Texte intégral
Copies exécutoires RÉPUBLIQUE FRANÇAISE
délivrées aux parties le : AU NOM DU PEUPLE FRANÇAIS
COUR D'APPEL DE PARIS
Pôle 5 - Chambre 11
ARRET DU 06 SEPTEMBRE 2024
(n° , 4 pages)
Numéro d'inscription au répertoire général : N° RG 22/09962 - N° Portalis 35L7-V-B7G-CF3Q2
Décision déférée à la Cour : Jugement du 07 Février 2022 -Tribunal de Commerce de PARIS - RG n° 2021005612
APPELANTE
S.A.R.L. EPICIERS DE FRANCE COMMUNICATION
prise en la personne de ses représentants légaux
[Adresse 1]
[Localité 3]
immatriculée au RCS 430 475 467
Représentée par Me Guillaume AKSIL de la SCP LINCOLN AVOCATS CONSEIL, avocat au barreau de PARIS, toque : P0293
Assistée de Me Elsa BENOLIEL, avocate au barreau de PARIS
INTIMEE
S.A.S.U. FRANFINANCE LOCATION
prise en la personne de ses représentants légaux
[Adresse 2]
[Localité 4]
immatriculée au RCS de NANTERRE sous le numéro 314 975 806
Représentée par Me Nicolas CROQUELOIS de la SELEURL CROQUELOIS AVOCATS, avocat au barreau de PARIS, toque : K0109
COMPOSITION DE LA COUR :
En application des dispositions des articles 805 et 907 du code de procédure civile, l'affaire a été débattue le 12 Juin 2024, en audience publique, les avocats ne s'y étant pas opposé, devant M. Denis ARDISSON, Président de chambre, chargé du rapport.
Ce magistrat a rendu compte des plaidoiries dans le délibéré de la Cour, composée de :
M. Denis ARDISSON, Président de chambre
Mme Marie-Sophie L'ELEU DE LA SIMONE, conseillère,
Madame CAROLINE GUILLEMAIN, conseillère,
Qui en ont délibéré.
Greffier, lors des débats : M.Damien GOVINDARETTY
ARRÊT :
- contradictoire
- par mise à disposition de l'arrêt au greffe de la Cour, les parties en ayant été préalablement avisées dans les conditions prévues au deuxième alinéa de l'article 450 du code de procédure civile.

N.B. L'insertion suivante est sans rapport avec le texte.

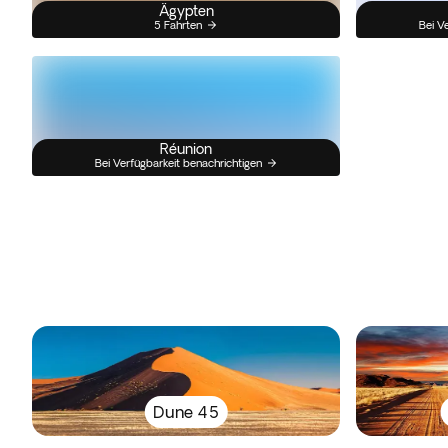
Ägypten
5 Fahrten
Bei V
Réunion
Bei Verfügbarkeit benachrichtigen
Dune 45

- signé par Denis ARDISSON, Président de chambre et par Damien GOVINDARETTY, Greffier, présent lors de la mise à disposition.
La société Épiciers de France communication ('Épiciers de France'), agence de communication, a souscrit le 10 juin 2016 la fourniture par la société Digital 360 d'un copieur MX 3060 Sharp ainsi que des accessoires, réceptionnés le 22 juin 2016, et assorti d'une location financière consentie par la société Holding Lease, cédée le 1er juillet 2016 à la société Franfinance location ('Franfinance'), moyennant le versement de vingt et un trimestrialités de 2.013 euros HT.
La société Épiciers de France a dénoncé la résiliation du contrat de location financière le 30 octobre 2018 au terme du 30 janvier 2019 et a restitué le copieur et ses accessoires le lendemain.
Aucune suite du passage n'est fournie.